## [Problem to solve]
What follows is a set of records. Copy them exactly and leave out the images.
++++++++++++++++++++
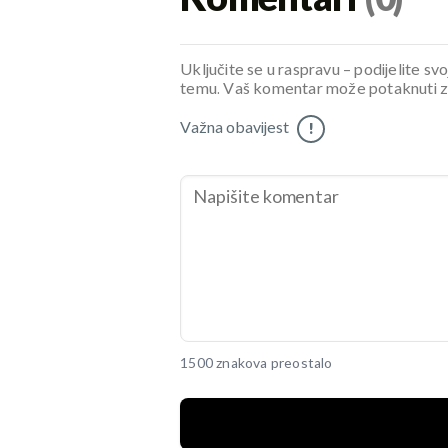
Uključite se u raspravu – podijelite svo
temu. Vaš komentar može potaknuti zani
Važna obavijest
!
1500 znakova preostalo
++++++++++++++++++++
## [The completed task]
Uključite se u raspravu – podijelite svo
temu. Vaš komentar može potaknuti zani
Važna obavijest
!
1500 znakova preostalo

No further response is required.